Employers choosing to pay the new payroll tax will not realize the same dollar value from the tax as those employers who currently provide coverage and receive a tax deduction for those expenses.

The employer mandate not only threatens to increase costs on employers, it also poses problematic to the nation’s ability to create jobs and spur economic growth. According to the National Federation of Independent Business, a new employer mandate could result in the loss of 1.6 million jobs, with over a million of those jobs lost in businesses that employ fewer than 500 employees. Furthermore, the mandate could force employers who rely on temporary or seasonal workers to keep their payrolls lower in order to decrease their tax liability, which translates into fewer available jobs.

Overall, the Illinois Chamber believes the employer mandate is a counterproductive approach to reforming the healthcare system. Employers already voluntarily provide coverage for over 170 million employees because it is an efficient way to provide benefits and allows companies to attract and retain a talented workforce. Healthcare costs, however, have increasingly crippled employers’ ability to maintain robust benefit packages and have also prevented more employers from taking advantage of this asset. The key to successful reform is fixing the problems in the market that have inflated these costs and prevented employers, particularly smaller employers, from voluntarily providing their own coverage.

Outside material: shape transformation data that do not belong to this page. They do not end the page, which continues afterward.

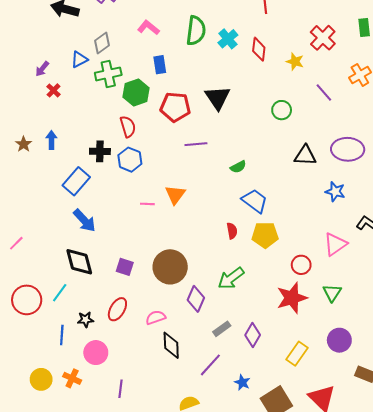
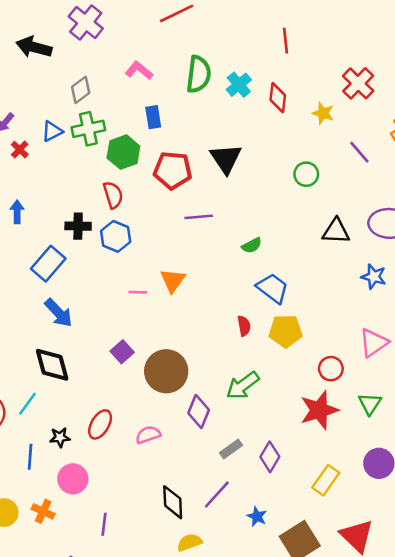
blue triangle: (79, 60) -> (52, 131), moved
purple square: (125, 267) -> (122, 352), moved, turned 30
black diamond: (171, 345) -> (173, 502), moved

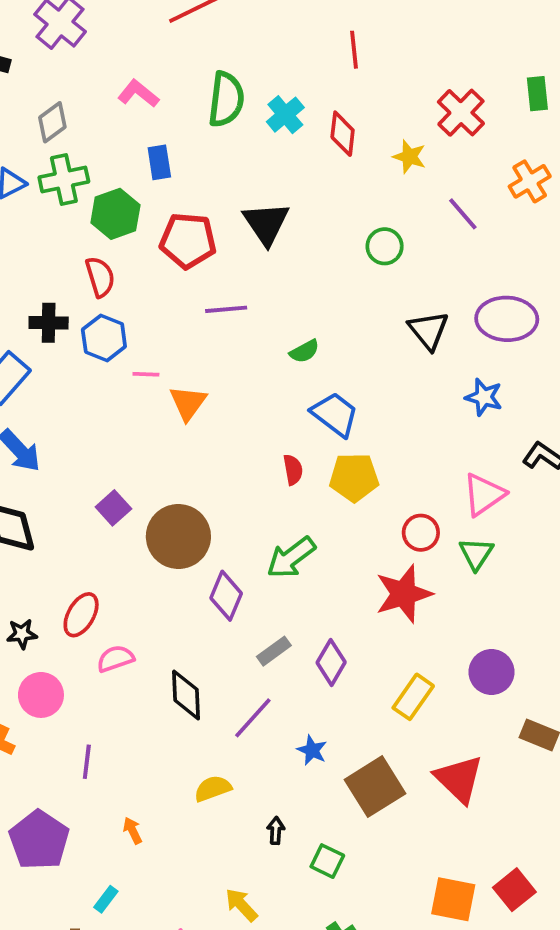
black triangle: (336, 231) -> (428, 330), turned 48
pink line: (138, 292) -> (146, 374), moved
green triangle: (370, 404) -> (476, 554), moved
pink semicircle: (148, 435) -> (115, 659), moved
black diamond: (173, 502) -> (186, 695), moved

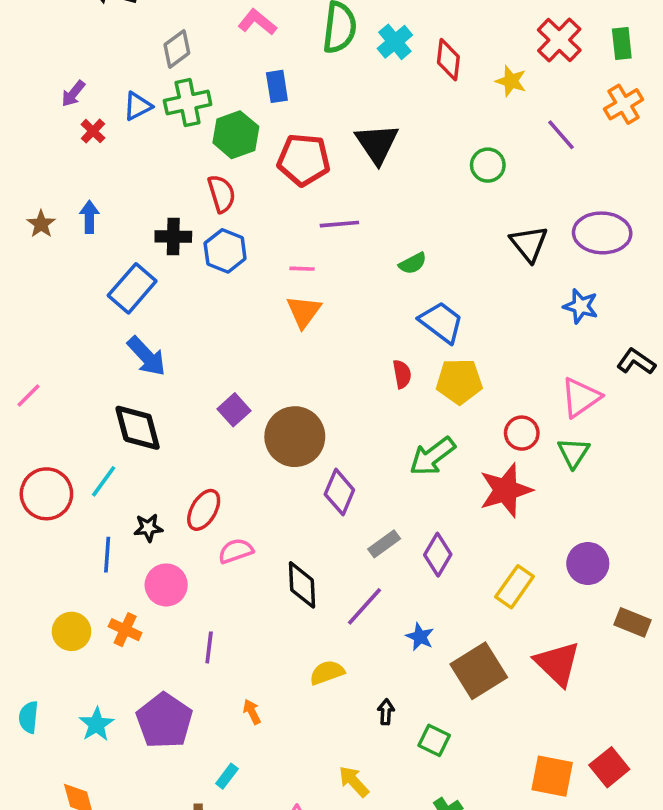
green rectangle: (537, 94) -> (622, 44), moved
pink line: (146, 374) -> (302, 269), moved
green arrow: (291, 557) -> (432, 456), moved

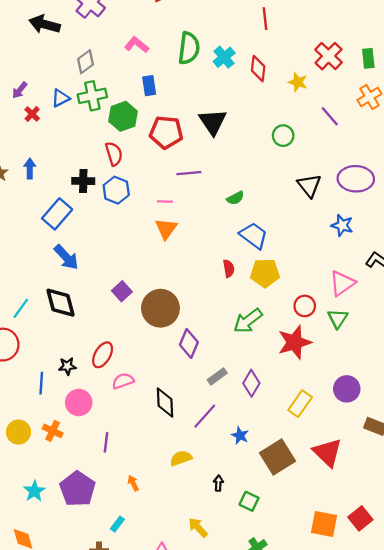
cyan line: (104, 481) -> (21, 308), moved

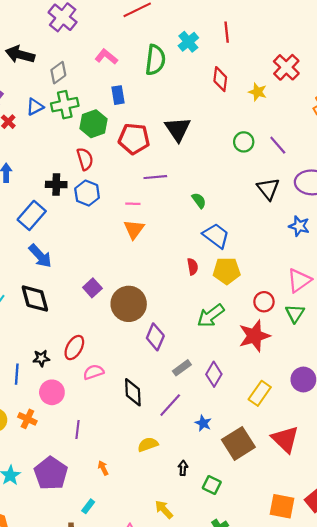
black arrow: (45, 24) -> (20, 55), moved
cyan cross: (224, 57) -> (188, 42), moved
purple line: (330, 116) -> (278, 145), moved
green semicircle: (235, 198) -> (199, 201), turned -98

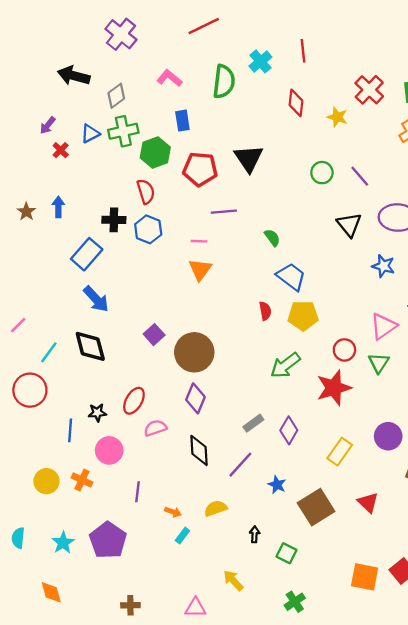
purple diamond: (155, 337) -> (195, 398), moved
red triangle: (285, 439) -> (368, 502), size x0.7
orange arrow: (103, 468) -> (173, 512), moved, turned 136
cyan rectangle: (88, 506) -> (182, 536), moved

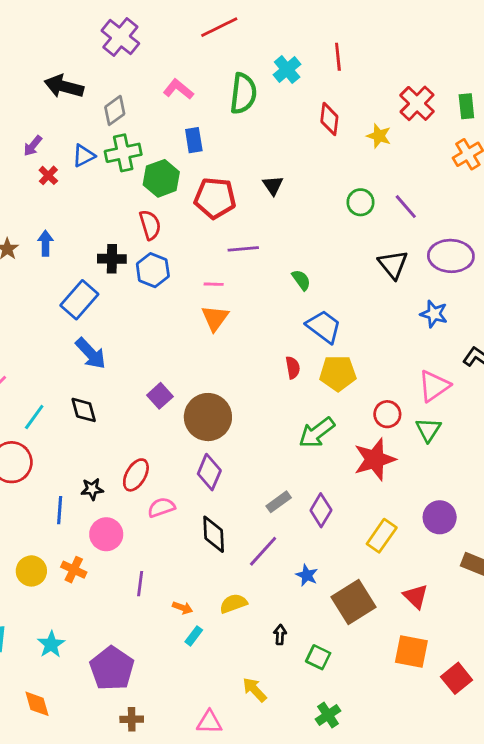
black triangle: (249, 158) -> (273, 185), size x0.6
black diamond: (90, 346) -> (84, 410), size x0.7
purple pentagon: (108, 540) -> (112, 668), moved
orange square: (365, 577) -> (411, 651), moved

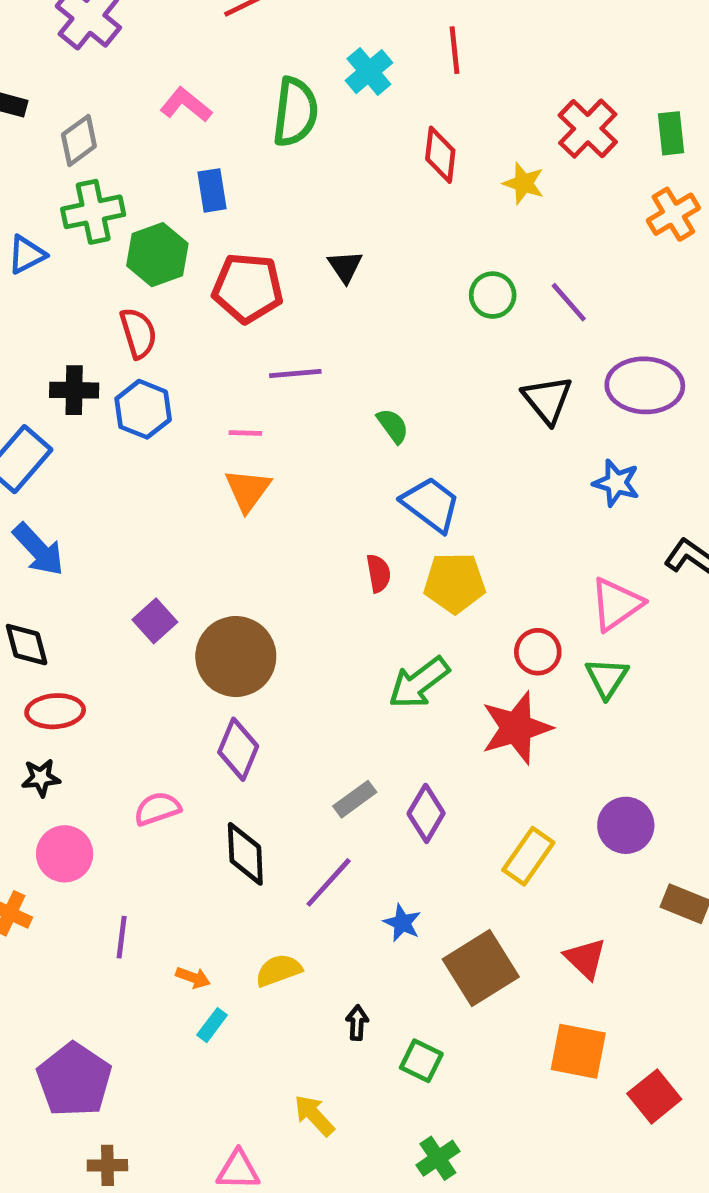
blue triangle: (84, 156) -> (27, 255), moved
red ellipse: (136, 475) -> (55, 711), moved, turned 56

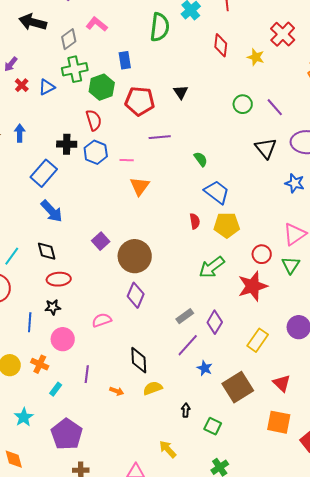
pink L-shape: (186, 105) -> (97, 24), moved
pink line: (245, 433) -> (127, 160), moved
black diamond: (245, 854) -> (139, 360), moved
purple line: (329, 882) -> (188, 345), moved
cyan rectangle: (212, 1025) -> (56, 389), moved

New Study Looks at the Costs of Inaction

When lawmakers returned to D.C. earlier this month, they were greeted by a President who renewed his calls for significant healthcare reform, declaring that the “status quo as a solution” is not acceptable. The Illinois Chamber of Commerce, Employers for Quality Health Care and the entire employer community at large have long maintained that the increasing health costs borne under the status quo threaten the long-term sustainability of employer-sponsored healthcare coverage and the healthcare system as a whole.

The new Hewitt Associates study, commissioned by the Business Roundtable, estimates that if nothing is done to curb healthcare costs, healthcare spending will approximately double in the next ten years, reaching $4.4 trillion by 2019. During that same period, employers’ annual healthcare costs will balloon by 166%; a cost that is even more crippling when considered with the $56 billion cost shift onto private payers for uncompensated care. Employers and individual with private health insurance also pay a hefty price for the government’s inadequate reimbursement rates under Medicare and Medicaid; a cost that currently amounts to approximately $90 billion a year.

While the new Hewitt report confirms that healthcare costs are indeed spiraling out of control, it also underscores the important role the marketplace can play in slowing this alarming cost trend. The recommendations advanced by the study include goals that align with that of the Illinois Chamber’s:

  • Empowering consumers to be better stewards of their own healthcare needs;
  • Aligning financial incentives for providers to quality and outcomes; and
  • Investing in certain innovations, such as health information technology, that could help improve health outcomes while reducing costs.

The study also suggests that Medicare would serve as the best place to test specific delivery system reforms. The federal government is the largest single purchaser of healthcare services in the United States, with spending expected to reach $500 billion this year.